US intelligence agencies alerted President Barack Obama of the Russian tactics, and he warned Putin of adverse consequences when the two met in September 2016. But Obama was reluctant to call out Russia publicly or to take strong actions for fear that Russia would escalate by attacking election machinery or voting rolls and jeopardize the expected victory of Hillary Clinton. After the election, Obama went public and expelled Russian spies and closed some diplomatic facilities, but the weakness of the US response undercut any deterrent effect. And because President Donald Trump has treated the issue as a political challenge to the legitimacy of his victory, his administration also failed to take strong steps.
Countering this new weapon requires a strategy to organize a broad national response that includes all government agencies and emphasizes more effective deterrence. Punishment can be meted out within the cyber domain by tailored reprisals, and across domains by applying stronger economic and personal sanctions. We also need deterrence by denial – making the attacker’s work more costly than the value of the benefits to be reaped.

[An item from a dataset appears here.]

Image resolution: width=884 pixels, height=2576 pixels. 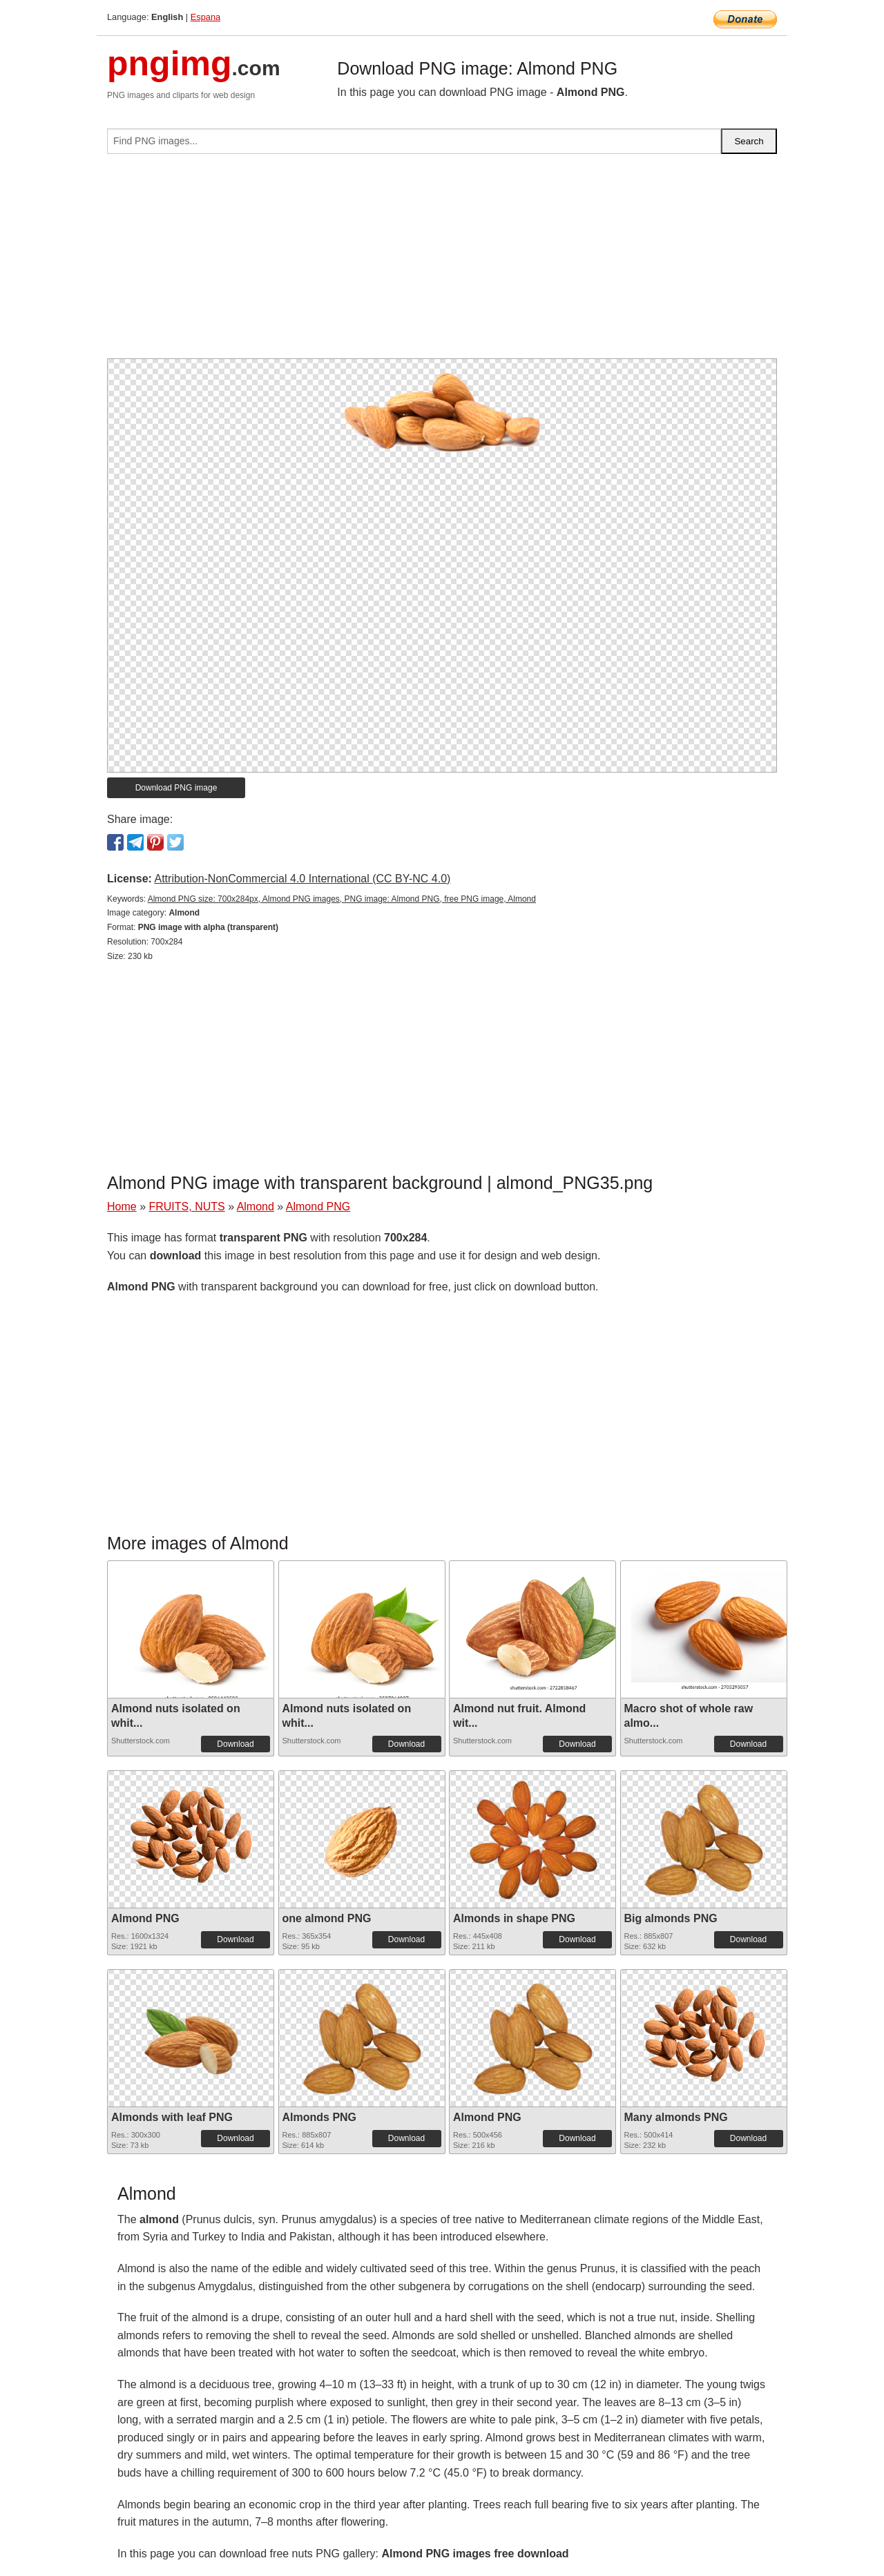 I want to click on Download, so click(x=235, y=1744).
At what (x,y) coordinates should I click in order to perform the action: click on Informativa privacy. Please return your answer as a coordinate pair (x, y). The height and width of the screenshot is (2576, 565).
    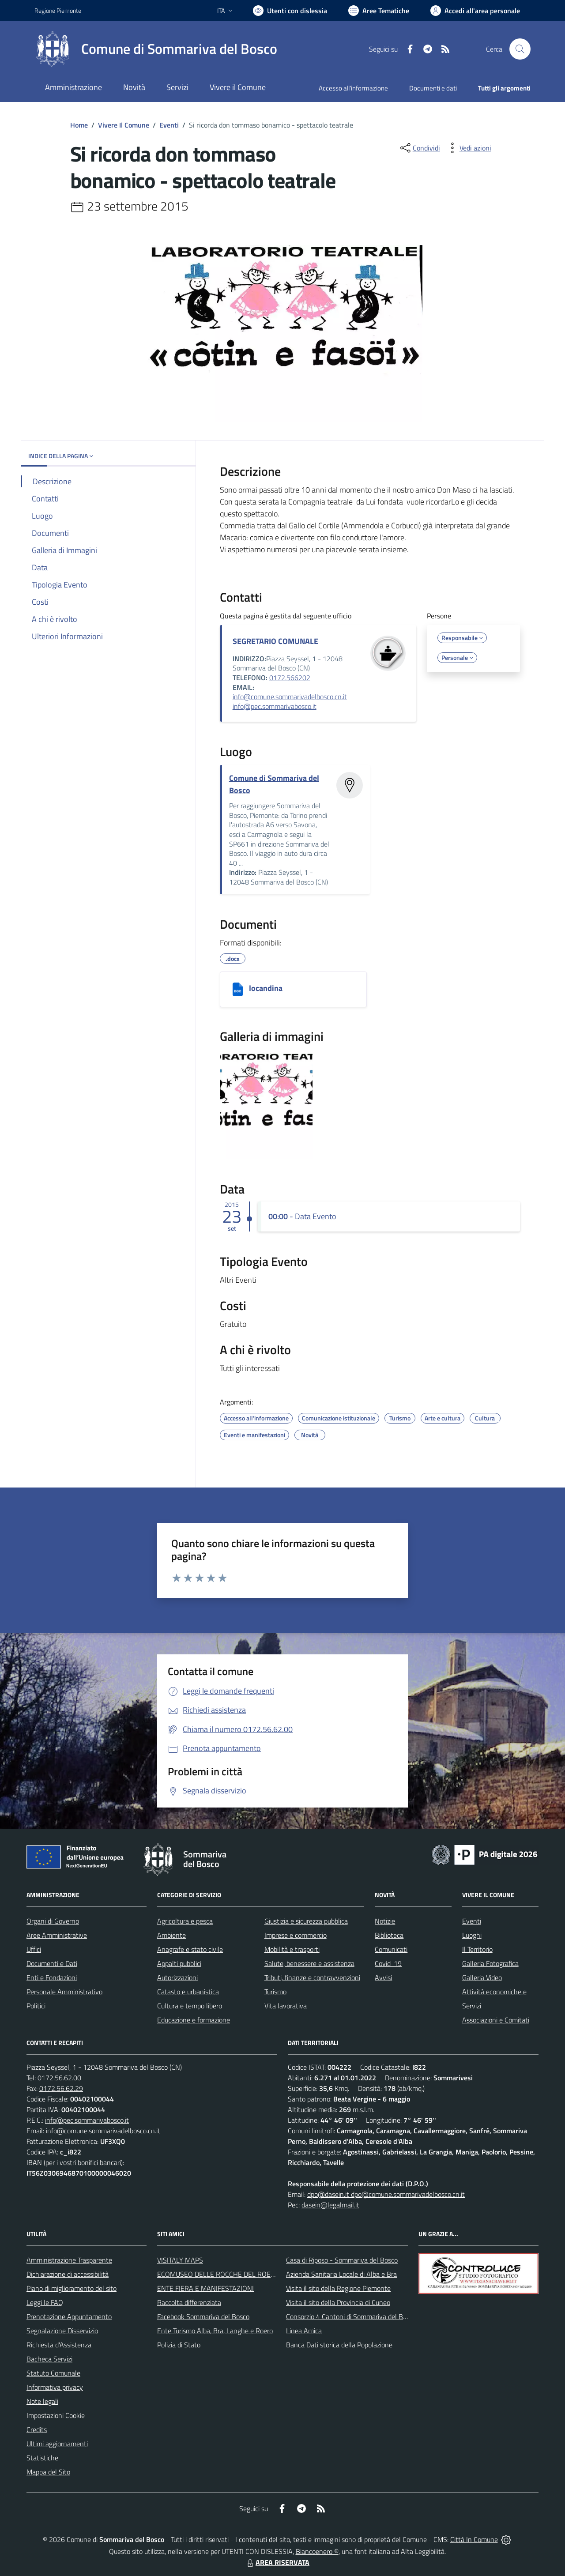     Looking at the image, I should click on (54, 2387).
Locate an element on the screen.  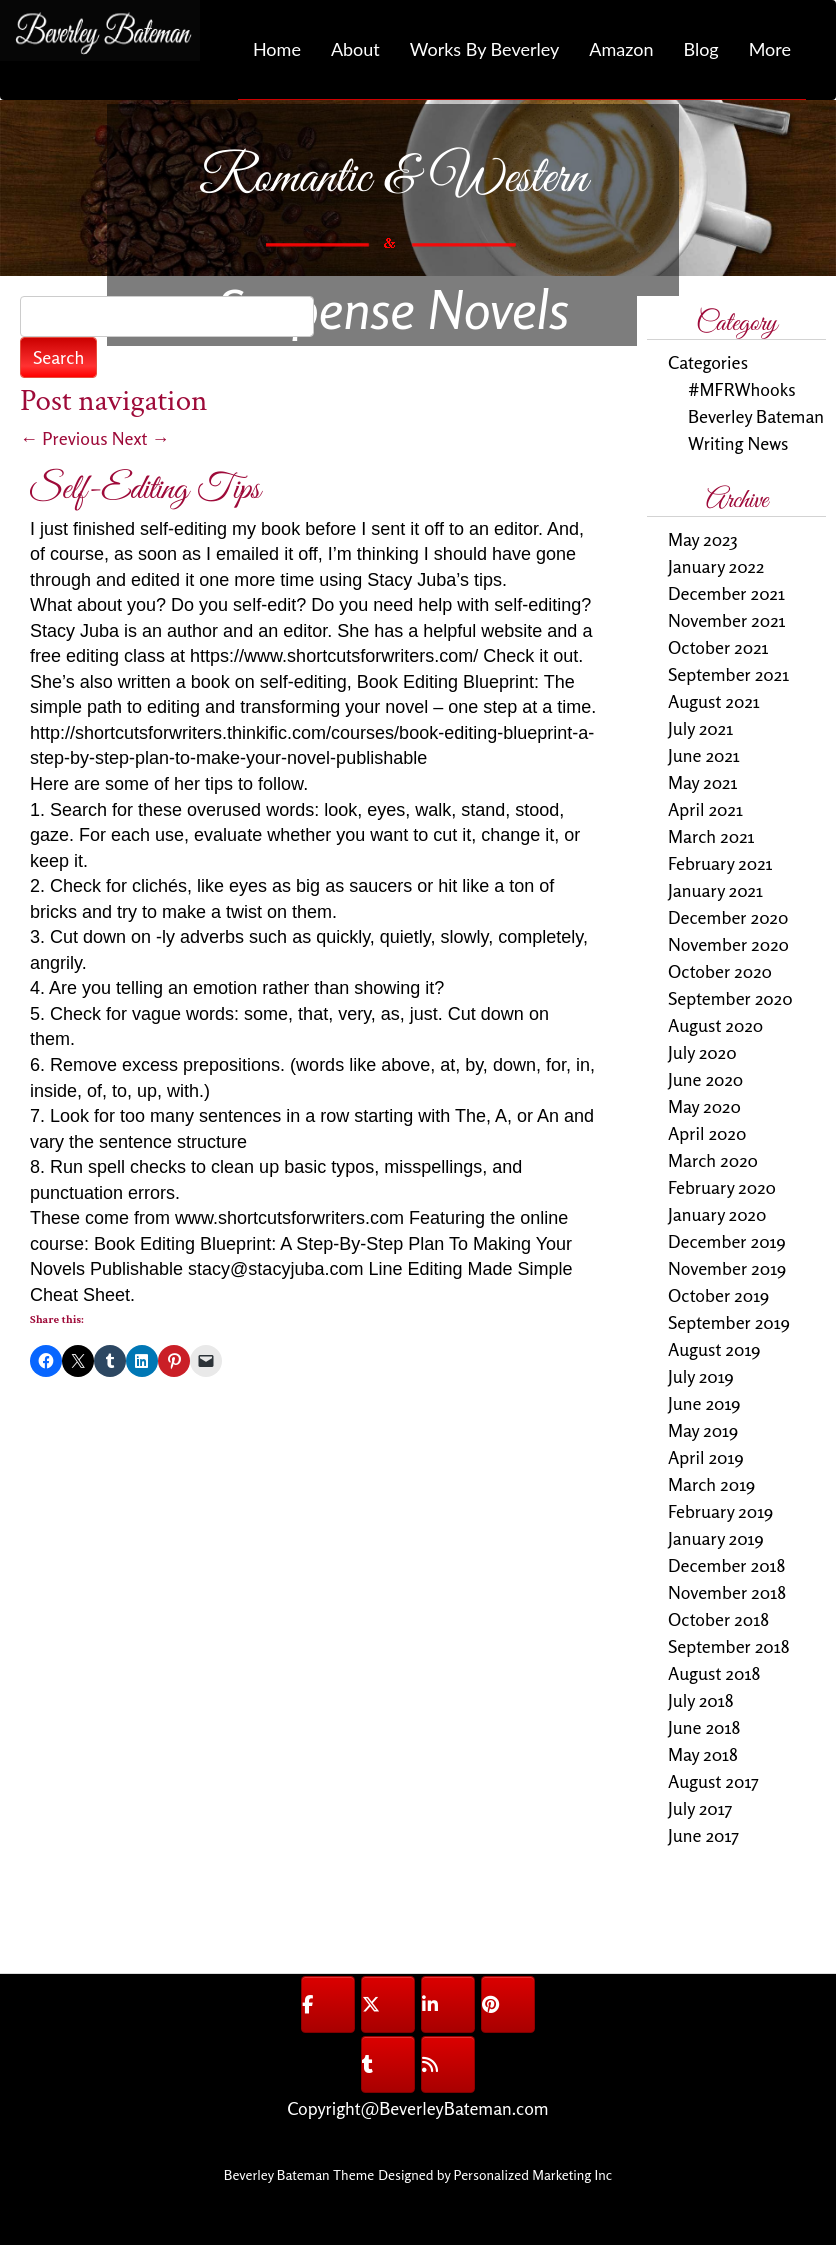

There are many ways to make the US a tougher and more resilient target. Steps include training state and local election officials; requiring a paper trail as a back-up to electronic voting machines; encouraging campaigns and parties to improve basic cyber hygiene such as encryption and two-factor authentication; working with companies to exclude social media bots; requiring identification of the sources of political advertisements (as now occurs on television); outlawing foreign political advertising; promoting independent fact-checking; and improving the public’s media literacy. Such measures helped to limit the success of Russian intervention in the 2017 French presidential election.
Diplomacy might also play a role. Even when the US and the Soviet Union were bitter ideological enemies during the Cold War, they were able to negotiate agreements. Given the authoritarian nature of the Russian political system, it could be meaningless to agree not to interfere in Russian elections. Nonetheless, it might be possible to establish rules that limit the intensity and frequency of information attacks. During the Cold War, the two sides did not kill each other’s spies, and the Incidents at Sea Agreement limited the level of harassment involved in close naval surveillance. Today, such agreements seem unlikely, but they are worth exploring in the future.
Above all, the US must demonstrate that cyber attacks and manipulation of social media will incur costs and thus not remain the perfect weapon for warfare below the level of armed conflict.